Krisen machen auch vor dem Büro nicht Halt

Was jetzt fehl am Büroplatz ist, ist eine Chefin oder ein Chef, die oder der die Mitarbeiter wie Meryl Streep in Der Teufel trägt Prada emotionsbefreit aus ihrem Einzelbüro betrachten.

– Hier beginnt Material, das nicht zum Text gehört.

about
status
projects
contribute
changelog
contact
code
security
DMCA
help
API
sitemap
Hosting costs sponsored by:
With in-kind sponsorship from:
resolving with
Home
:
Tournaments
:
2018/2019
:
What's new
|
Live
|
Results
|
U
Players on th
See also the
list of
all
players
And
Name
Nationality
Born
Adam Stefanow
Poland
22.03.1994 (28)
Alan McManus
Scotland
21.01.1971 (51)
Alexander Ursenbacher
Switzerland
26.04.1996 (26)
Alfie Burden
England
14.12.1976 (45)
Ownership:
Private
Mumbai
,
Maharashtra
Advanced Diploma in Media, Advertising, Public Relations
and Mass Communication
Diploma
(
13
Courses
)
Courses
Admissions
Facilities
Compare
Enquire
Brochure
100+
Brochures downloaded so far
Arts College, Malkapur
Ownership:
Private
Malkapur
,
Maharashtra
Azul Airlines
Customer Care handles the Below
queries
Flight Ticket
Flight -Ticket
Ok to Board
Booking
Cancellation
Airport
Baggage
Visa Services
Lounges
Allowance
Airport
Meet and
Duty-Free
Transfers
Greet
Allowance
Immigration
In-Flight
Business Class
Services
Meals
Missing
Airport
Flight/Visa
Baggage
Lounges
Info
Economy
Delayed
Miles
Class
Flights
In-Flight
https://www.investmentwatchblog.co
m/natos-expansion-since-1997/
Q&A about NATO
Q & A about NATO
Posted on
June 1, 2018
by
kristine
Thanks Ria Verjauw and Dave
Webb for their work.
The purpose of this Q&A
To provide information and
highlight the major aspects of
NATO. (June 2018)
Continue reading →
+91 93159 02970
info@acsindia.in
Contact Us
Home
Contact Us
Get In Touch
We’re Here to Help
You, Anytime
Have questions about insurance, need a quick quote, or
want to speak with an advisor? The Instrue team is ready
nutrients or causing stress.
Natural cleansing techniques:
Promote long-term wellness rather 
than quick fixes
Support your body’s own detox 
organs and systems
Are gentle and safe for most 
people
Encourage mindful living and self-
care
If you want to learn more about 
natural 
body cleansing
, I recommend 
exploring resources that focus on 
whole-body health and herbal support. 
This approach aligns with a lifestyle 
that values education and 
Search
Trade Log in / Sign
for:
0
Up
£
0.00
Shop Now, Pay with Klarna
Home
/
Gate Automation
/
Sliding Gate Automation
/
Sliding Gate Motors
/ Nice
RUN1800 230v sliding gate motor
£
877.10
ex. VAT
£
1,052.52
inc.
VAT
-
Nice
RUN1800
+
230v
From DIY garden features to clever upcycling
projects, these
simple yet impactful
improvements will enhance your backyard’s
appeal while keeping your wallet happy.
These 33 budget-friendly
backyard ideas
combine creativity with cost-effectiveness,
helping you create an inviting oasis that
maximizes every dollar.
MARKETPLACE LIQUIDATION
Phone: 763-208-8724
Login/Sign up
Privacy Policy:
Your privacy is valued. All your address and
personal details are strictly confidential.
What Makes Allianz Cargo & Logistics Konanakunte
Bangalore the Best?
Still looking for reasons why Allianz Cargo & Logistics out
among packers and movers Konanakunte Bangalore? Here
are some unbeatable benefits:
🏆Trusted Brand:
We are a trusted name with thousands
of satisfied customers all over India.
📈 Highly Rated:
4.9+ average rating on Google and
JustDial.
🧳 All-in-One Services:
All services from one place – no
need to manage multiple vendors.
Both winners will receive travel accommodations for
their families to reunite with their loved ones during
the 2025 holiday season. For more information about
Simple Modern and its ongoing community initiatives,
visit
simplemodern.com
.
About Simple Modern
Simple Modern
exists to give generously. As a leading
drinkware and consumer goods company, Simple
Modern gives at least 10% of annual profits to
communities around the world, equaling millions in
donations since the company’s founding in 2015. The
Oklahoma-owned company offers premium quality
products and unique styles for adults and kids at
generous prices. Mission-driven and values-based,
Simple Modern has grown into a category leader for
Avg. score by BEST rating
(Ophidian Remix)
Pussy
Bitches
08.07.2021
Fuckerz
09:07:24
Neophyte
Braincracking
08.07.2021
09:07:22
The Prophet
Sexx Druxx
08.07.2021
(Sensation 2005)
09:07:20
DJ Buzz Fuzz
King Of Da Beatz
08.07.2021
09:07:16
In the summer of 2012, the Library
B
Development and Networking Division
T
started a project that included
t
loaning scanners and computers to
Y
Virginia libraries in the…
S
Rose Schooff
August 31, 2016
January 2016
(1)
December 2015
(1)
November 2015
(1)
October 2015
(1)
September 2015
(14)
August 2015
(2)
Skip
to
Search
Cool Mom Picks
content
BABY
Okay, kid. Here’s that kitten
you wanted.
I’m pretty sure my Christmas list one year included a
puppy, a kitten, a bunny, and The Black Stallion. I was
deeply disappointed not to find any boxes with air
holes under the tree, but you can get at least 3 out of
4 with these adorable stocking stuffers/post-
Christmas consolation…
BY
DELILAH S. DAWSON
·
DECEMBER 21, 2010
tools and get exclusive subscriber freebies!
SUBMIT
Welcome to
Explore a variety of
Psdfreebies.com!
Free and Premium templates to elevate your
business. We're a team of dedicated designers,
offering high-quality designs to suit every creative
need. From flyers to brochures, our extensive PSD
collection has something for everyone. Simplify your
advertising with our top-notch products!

Immerhin ist es eine Zeit voller Ungewissheiten: Teuerungen, Klimakrise und Krieg gehen an keinem Meeting-Raum, keiner Werkstatt und keiner Supermarktkassa vorbei.

Emma Goldberg von der New York Times schrieb zuletzt: "Während Unternehmen durch eine herausfordernde ökonomische Situation navigieren, rotieren Führungskräfte, um ihren Angestellten zu zeigen, dass sie nicht nur leere Anzüge darstellen." Anzugträgerinnen und Anzugträger können immer noch professionell auftreten, mit direkten, harten Anforderungen. Aber das können sie auch, wenn sie gleichzeitig zugeben, dass es einfach zurzeit nicht leicht ist. Denn es ist spätestens jetzt Zeit, die Kraft der Verletzlichkeit zu entstigmatisieren und zu zeigen, dass man seine Gefühle oft eben nicht ohne weiteres zu Hause lassen kann. (Melanie Raidl, 21.9.2022)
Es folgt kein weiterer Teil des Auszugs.